■ **Assignment**
Show every line of the material that follows in which the word "click" occurs.
# # # #
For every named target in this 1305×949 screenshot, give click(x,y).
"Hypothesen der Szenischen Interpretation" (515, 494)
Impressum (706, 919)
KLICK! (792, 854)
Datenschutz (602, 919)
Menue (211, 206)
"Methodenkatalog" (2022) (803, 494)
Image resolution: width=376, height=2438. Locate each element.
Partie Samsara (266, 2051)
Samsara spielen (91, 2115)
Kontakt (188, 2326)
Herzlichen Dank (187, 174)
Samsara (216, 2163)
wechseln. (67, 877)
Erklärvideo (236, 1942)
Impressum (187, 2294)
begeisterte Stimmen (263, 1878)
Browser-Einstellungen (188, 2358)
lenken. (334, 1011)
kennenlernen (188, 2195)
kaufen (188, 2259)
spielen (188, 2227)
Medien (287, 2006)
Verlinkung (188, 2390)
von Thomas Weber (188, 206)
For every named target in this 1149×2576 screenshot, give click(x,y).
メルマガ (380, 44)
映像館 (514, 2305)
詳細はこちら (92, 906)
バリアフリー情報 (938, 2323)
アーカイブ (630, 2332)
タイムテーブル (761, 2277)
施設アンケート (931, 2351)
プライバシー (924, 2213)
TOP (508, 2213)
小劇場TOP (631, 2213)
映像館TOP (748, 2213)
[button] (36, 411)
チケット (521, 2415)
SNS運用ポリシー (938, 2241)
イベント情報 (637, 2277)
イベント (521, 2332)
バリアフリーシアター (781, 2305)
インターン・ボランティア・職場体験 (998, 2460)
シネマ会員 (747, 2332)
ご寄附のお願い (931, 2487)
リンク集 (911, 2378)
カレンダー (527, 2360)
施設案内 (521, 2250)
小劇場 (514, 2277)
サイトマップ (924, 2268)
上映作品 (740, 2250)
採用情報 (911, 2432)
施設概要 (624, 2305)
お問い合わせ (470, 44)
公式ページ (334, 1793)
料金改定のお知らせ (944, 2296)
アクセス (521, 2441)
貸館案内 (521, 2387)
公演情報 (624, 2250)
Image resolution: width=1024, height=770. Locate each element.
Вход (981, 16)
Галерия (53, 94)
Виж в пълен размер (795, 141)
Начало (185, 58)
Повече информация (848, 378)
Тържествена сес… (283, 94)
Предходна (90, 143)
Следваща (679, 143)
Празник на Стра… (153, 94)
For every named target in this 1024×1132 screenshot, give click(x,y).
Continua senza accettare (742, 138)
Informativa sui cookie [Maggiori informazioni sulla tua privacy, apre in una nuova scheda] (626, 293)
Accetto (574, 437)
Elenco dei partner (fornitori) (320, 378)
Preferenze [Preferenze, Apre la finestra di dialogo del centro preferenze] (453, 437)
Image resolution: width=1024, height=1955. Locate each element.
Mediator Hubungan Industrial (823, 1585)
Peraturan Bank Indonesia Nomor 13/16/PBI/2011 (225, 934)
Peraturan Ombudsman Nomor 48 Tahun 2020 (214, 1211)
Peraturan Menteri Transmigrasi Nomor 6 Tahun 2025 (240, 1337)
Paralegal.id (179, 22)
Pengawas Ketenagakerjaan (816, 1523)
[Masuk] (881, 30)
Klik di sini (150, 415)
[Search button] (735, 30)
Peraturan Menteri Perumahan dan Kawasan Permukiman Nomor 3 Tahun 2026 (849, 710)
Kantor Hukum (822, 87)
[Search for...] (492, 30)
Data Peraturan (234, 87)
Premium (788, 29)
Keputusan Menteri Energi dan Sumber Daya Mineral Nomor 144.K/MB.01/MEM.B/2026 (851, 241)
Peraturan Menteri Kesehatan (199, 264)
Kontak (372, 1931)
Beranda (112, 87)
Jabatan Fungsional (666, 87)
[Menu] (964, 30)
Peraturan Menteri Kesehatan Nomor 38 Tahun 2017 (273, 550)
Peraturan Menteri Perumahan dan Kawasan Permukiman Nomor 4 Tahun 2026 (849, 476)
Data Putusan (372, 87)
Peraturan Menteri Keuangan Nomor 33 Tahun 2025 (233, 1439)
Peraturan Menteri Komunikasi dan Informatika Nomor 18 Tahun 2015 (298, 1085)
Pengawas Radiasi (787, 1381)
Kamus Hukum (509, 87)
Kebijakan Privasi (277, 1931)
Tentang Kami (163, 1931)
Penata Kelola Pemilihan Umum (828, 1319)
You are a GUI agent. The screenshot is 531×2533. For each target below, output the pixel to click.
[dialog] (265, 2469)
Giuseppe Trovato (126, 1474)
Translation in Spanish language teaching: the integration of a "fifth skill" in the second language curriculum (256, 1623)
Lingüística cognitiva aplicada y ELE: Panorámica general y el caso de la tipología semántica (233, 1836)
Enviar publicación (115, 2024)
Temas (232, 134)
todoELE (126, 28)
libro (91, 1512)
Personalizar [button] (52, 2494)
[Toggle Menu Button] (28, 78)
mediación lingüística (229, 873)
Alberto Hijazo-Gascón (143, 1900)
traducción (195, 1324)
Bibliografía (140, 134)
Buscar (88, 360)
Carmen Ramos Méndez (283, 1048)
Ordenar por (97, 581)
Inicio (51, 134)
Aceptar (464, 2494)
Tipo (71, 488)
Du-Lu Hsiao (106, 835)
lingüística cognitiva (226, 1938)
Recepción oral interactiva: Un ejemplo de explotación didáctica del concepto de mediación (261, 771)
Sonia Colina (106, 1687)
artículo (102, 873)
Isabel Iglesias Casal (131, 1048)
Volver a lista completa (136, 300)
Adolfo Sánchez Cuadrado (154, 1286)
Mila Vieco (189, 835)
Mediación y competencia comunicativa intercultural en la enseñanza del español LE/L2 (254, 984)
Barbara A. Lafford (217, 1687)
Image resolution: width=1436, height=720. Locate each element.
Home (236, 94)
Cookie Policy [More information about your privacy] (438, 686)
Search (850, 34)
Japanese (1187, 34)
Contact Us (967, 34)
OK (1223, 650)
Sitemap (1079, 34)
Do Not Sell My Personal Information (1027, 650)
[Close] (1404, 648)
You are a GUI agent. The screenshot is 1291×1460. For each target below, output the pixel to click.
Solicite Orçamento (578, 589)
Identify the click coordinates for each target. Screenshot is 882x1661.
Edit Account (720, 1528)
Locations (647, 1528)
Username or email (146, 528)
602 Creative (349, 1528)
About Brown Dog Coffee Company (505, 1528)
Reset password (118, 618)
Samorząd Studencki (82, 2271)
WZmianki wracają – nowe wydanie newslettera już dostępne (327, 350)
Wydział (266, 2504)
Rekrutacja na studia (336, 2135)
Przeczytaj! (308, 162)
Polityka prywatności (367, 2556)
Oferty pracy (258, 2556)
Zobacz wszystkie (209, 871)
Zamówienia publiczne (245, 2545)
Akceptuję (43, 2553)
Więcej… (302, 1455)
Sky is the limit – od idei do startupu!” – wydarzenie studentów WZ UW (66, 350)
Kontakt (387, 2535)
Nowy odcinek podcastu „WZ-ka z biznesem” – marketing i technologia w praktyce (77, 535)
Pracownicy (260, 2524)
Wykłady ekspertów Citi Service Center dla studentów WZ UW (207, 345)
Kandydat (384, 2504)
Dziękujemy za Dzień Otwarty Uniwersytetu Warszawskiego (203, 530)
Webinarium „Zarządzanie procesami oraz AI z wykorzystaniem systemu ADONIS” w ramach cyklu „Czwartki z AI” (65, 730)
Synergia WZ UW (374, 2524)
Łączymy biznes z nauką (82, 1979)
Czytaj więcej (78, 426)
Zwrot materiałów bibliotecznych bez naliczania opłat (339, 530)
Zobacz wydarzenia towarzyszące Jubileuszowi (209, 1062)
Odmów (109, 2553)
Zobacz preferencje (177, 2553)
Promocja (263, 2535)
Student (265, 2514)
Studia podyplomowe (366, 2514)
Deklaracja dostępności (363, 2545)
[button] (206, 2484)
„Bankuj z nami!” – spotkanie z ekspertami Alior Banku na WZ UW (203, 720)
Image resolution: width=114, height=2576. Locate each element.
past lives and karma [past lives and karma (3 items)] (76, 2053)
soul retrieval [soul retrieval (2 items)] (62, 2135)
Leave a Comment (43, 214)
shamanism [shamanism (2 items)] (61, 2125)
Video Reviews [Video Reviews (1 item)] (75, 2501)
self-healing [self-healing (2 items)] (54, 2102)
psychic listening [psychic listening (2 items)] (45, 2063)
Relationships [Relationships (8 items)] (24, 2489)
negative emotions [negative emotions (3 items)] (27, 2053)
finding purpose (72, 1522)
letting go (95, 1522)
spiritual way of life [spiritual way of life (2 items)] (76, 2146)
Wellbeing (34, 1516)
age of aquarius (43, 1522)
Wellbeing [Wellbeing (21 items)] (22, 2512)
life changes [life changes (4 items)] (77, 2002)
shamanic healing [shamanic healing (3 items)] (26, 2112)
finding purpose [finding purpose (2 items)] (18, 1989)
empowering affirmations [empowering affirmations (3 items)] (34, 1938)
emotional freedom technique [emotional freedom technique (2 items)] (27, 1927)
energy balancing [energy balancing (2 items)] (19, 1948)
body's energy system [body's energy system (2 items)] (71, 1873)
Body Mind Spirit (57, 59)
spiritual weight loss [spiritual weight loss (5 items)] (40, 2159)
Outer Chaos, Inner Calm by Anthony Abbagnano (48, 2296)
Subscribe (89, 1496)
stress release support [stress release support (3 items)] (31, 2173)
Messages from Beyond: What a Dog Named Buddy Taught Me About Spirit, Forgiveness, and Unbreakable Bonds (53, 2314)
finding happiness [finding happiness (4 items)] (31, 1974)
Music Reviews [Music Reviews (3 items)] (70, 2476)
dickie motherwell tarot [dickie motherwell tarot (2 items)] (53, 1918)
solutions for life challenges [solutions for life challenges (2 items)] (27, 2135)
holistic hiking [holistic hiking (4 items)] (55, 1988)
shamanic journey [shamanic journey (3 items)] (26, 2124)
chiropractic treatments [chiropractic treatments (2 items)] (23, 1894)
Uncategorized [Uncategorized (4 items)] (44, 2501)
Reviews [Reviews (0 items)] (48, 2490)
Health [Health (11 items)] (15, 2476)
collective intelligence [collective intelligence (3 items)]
# # # #
■ **Reply to the exercise**
For every named target in this 1305×949 screenshot, give click(x,y).
For every named target in this 1149×2576 screenshot, give click(x,y).
For every named target in this 1024×1132 screenshot, give click(x,y).
You are a GUI agent. The screenshot is 531×2533. For each target below, output the pixel to click.
You are a GUI agent. The screenshot is 1291×1460. For each target below, output the pixel to click.
Identify the click coordinates for each target. Screenshot is 882x1661.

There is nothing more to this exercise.